Indeed, many sea lion pups did not survive this year.

“One year of losing that many pups probably won’t affect the sea lion population, but multiple times (years of high pup mortality rates) will,” Matassa said.

It isn’t just sea lions that have been dying. Matassa has witnessed an increase in the number of unusual mortality events for a lot of animals.

The National Oceanic and Atmospheric Administration’s website shows that in the last five years, there have been unusual mortality events for walrus, sea lions, cetaceans, pinnipeds, large whales and harbor porpoises on the West Coast. “That tells me something’s going on with the environment,” Matassa said. “How that’s going to affect these (local) animals? We don’t know.”

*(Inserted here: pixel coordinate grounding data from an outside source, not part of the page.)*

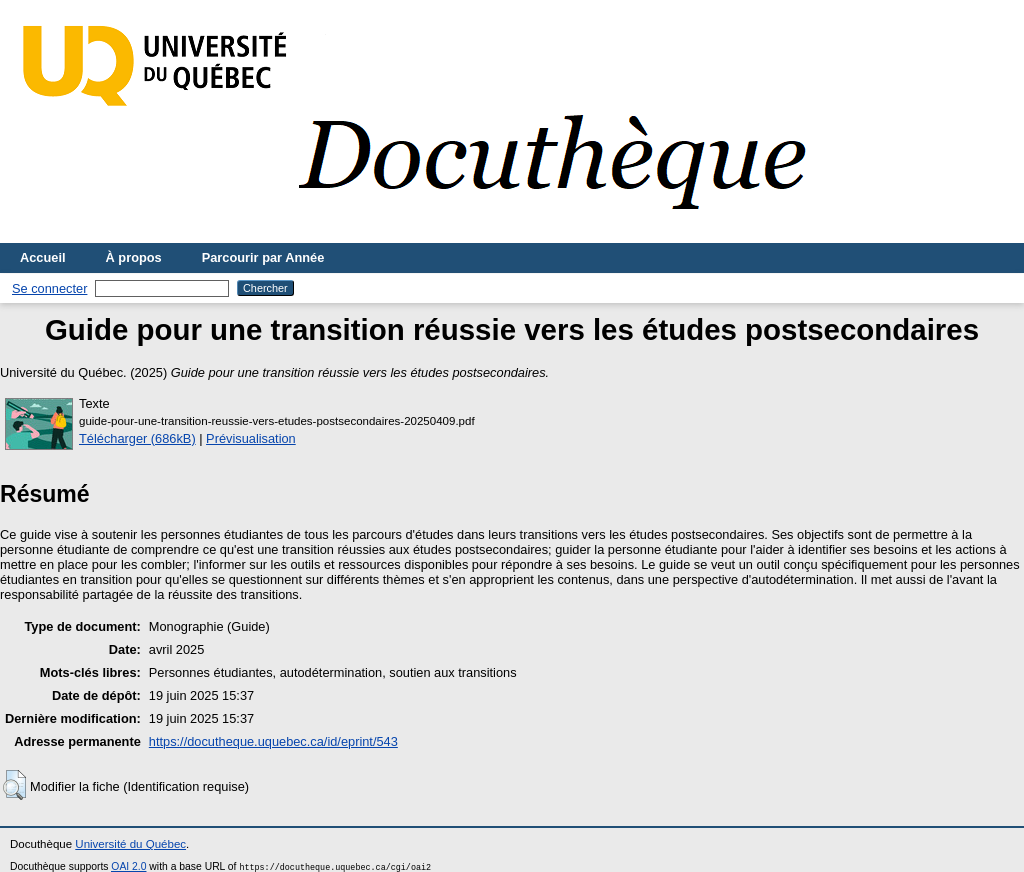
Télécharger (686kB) (137, 438)
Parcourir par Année (263, 257)
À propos (134, 257)
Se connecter (49, 288)
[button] (14, 785)
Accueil (43, 257)
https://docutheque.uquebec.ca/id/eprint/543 (273, 741)
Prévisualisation (251, 438)
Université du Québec (130, 844)
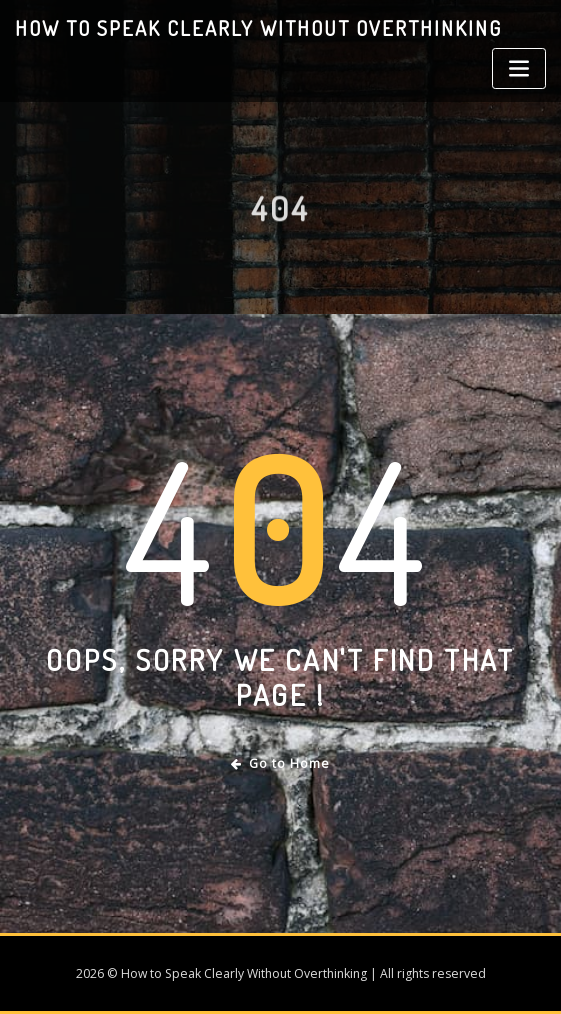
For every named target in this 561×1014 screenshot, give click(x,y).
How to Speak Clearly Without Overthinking (258, 28)
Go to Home (280, 763)
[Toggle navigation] (519, 68)
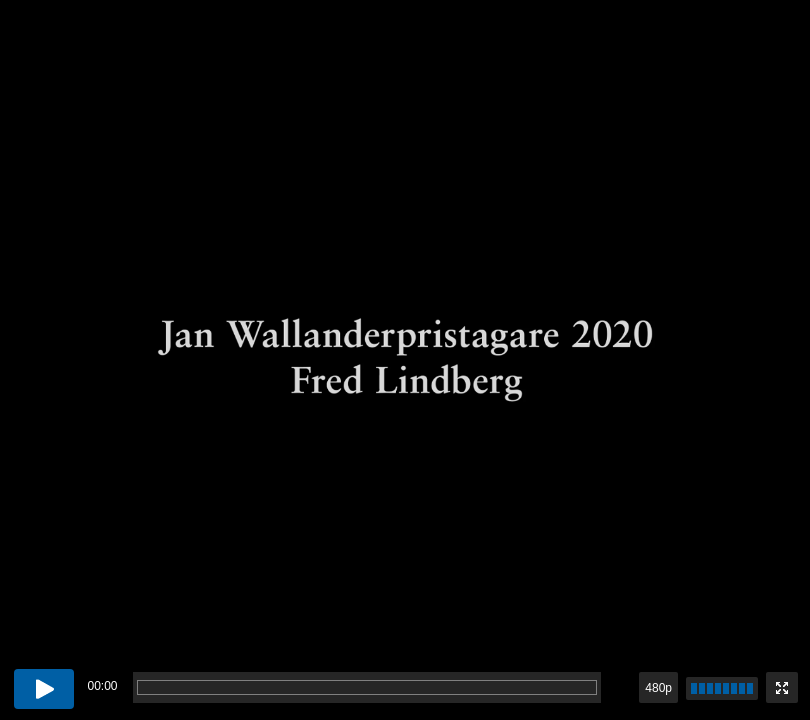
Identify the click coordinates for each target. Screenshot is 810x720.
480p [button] (658, 688)
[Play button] (44, 689)
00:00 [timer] (102, 686)
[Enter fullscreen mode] (782, 687)
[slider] (722, 688)
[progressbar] (367, 687)
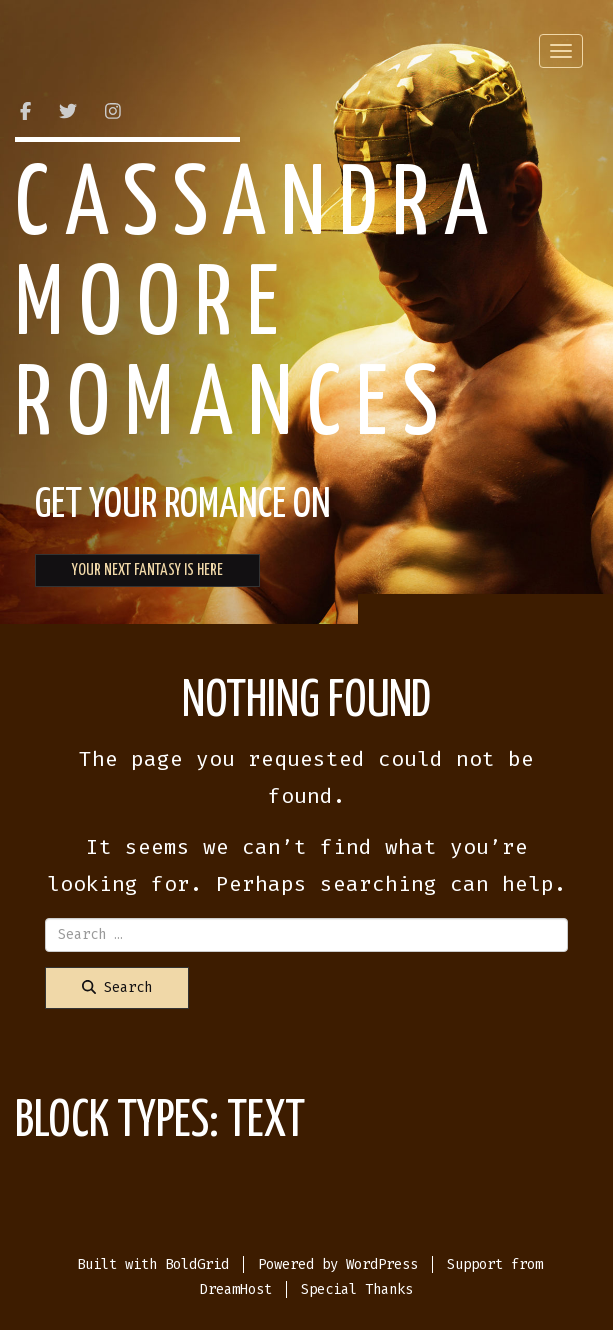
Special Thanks (357, 1289)
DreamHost (236, 1289)
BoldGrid (197, 1264)
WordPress (382, 1264)
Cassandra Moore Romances (259, 307)
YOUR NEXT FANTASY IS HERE (147, 570)
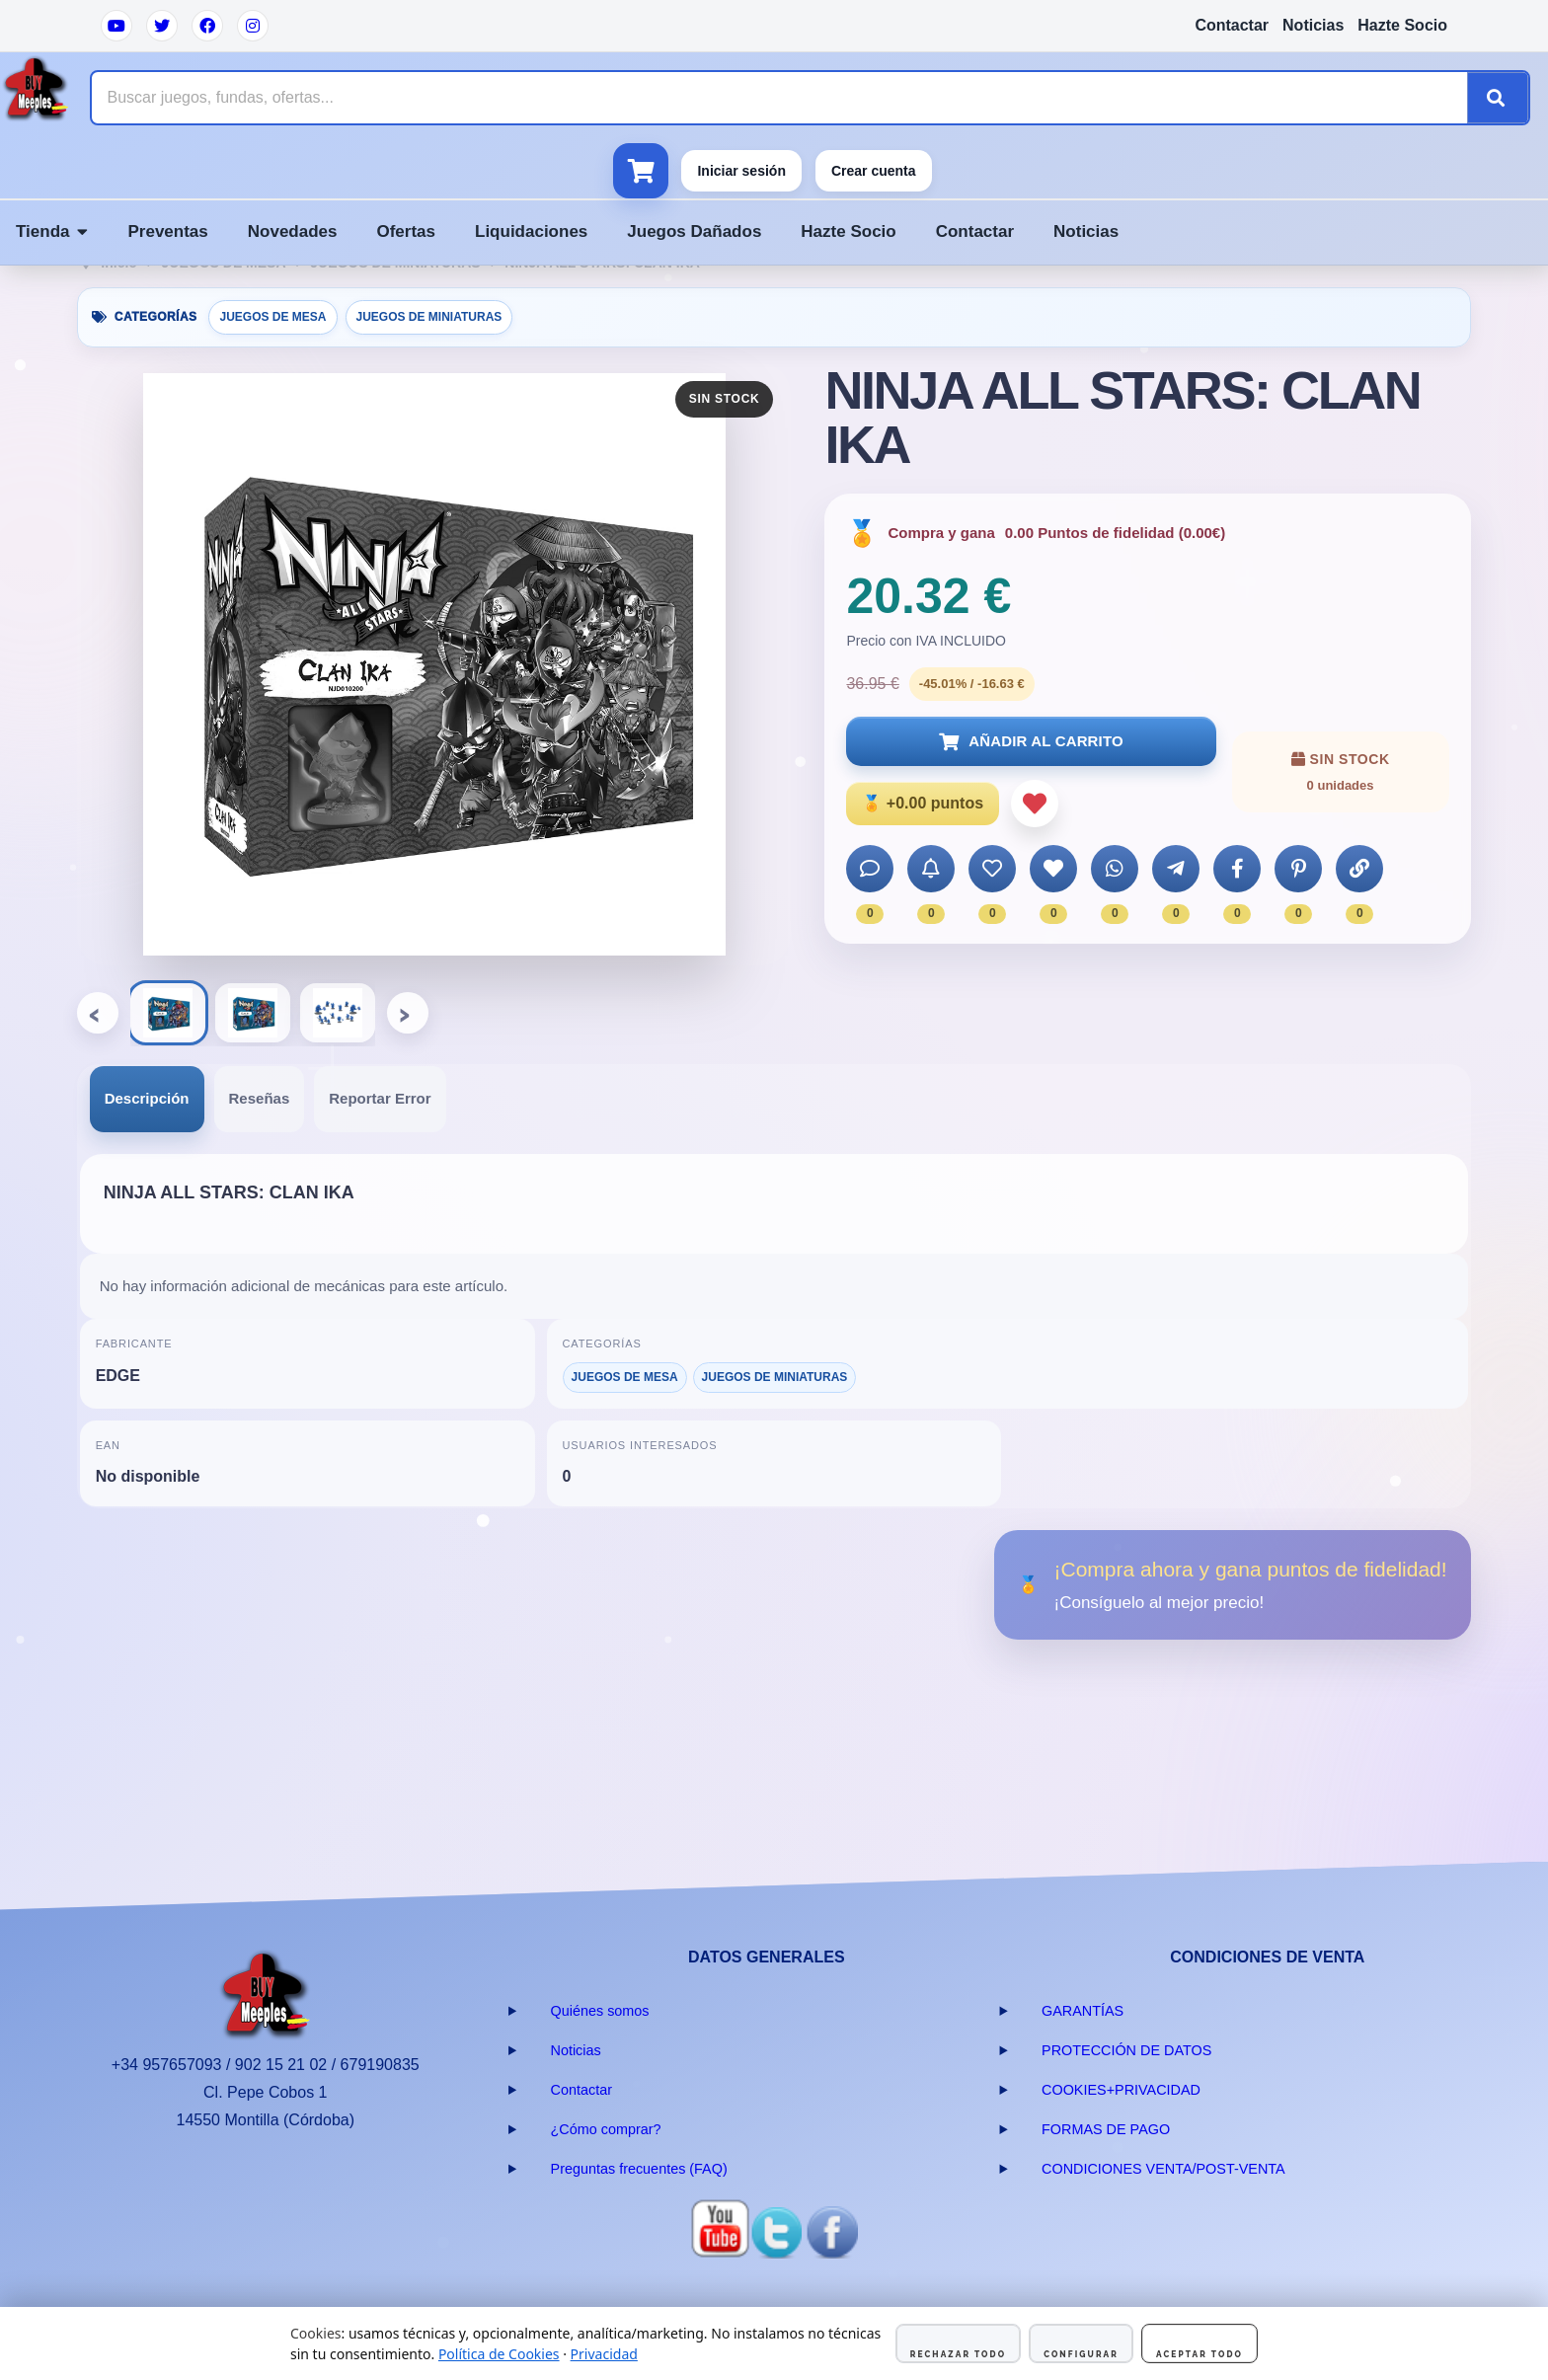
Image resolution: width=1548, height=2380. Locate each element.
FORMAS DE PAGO (1106, 2129)
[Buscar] (1497, 97)
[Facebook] (207, 25)
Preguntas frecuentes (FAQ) (639, 2169)
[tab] (147, 1099)
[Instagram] (253, 25)
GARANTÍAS (1082, 2011)
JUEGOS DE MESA (272, 317)
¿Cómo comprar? (606, 2129)
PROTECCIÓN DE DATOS (1126, 2050)
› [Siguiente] (409, 1012)
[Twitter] (162, 25)
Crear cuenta (873, 171)
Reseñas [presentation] (259, 1098)
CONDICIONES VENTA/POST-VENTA (1163, 2169)
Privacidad (604, 2353)
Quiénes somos (600, 2011)
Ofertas (405, 231)
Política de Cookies (499, 2353)
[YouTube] (116, 25)
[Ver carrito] (640, 170)
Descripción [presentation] (147, 1098)
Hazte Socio (1402, 25)
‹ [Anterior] (99, 1012)
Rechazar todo (958, 2354)
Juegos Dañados (694, 231)
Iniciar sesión (741, 171)
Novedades (293, 231)
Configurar (1081, 2354)
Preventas (167, 231)
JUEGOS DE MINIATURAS (429, 317)
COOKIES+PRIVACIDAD (1121, 2090)
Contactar (1232, 25)
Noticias (1313, 25)
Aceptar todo (1199, 2354)
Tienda (52, 231)
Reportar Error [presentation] (379, 1098)
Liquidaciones (531, 231)
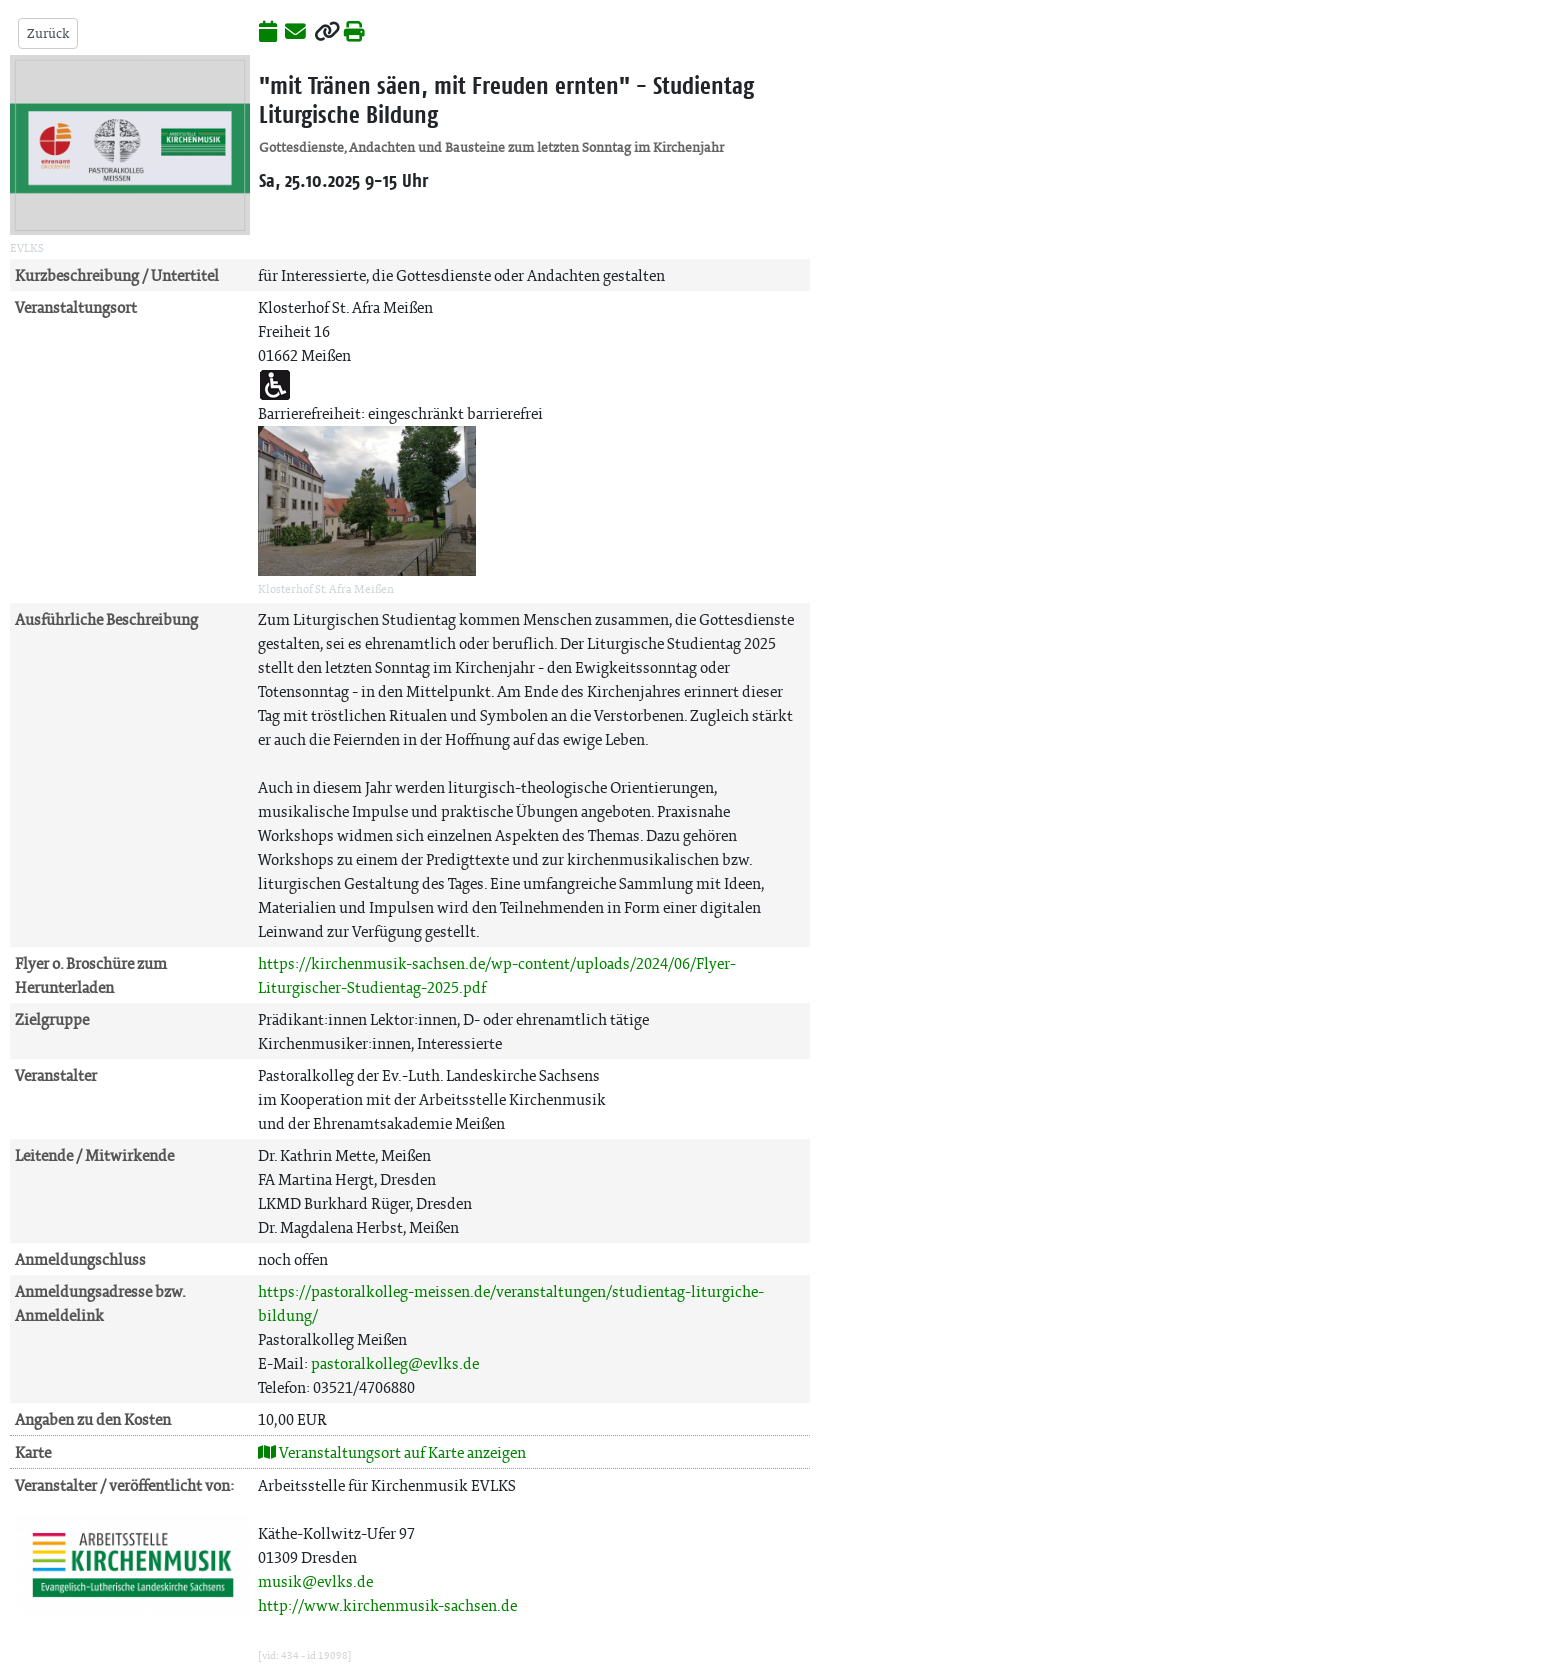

Where they lack answers, the PMMC will be holding active surveys, going out on boats to find tagged sea lions, to conduct regular analysis within Orange County waters.

“We’ve re-sighted animals that have been in our rehab center six to seven years ago,” Matassa said. “We want to know how are animals are doing after rehab.

“We’re going to go out on a boat and look for our tagged animals — during the summer, winter and fall — and find out how many animals out there are entangled, and how many have flipper tags,” he said.

Along with its own active surveys, PMMC is developing a website where they and other organizations can add data about surrounding mammals.

“We’re going to use satellites to follow tagged animals — how far they’re diving, duration of dives and things of that nature,” Matassa noted. The website, tentatively called West Coast Marine Animal Identification, which will be mirrored off Woods Hole Oceanographic Institution’s Marine Animal Identification Network, will work hand in hand with another program that PMMC is developing: the Citizens for Science program.

“We’re going to go out and educate; hand out brochures; talk to specialized groups, like paddleboarders, boat shops, anybody who uses the water; and we’re going to teach them how to photograph and chart tagged animals,” Matassa explained. Citizens will be able to use the animal identification website to upload photos, share statistics on animals they have spotted, and note the location where they were found.

While the PMMC appreciates boaters’ help in spotting and noting locations of tagged sea lions, Matassa warned water users to use caution around the marine mammals. “People have to realize that these are wild animals. They do bite, and they’re quick — they’re catching fish with just their mouth,” he said.

Matassa said he hopes to start the programs in early 2014 — and PMMC is currently waiting for permits to go out and do active surveys.

“The sooner we can understand what’s happening with these animals, the better for us,” Matassa said. “We need to understand that these animals are giving us a great example of what’s happening in the environment, because they are very high on the food chain.”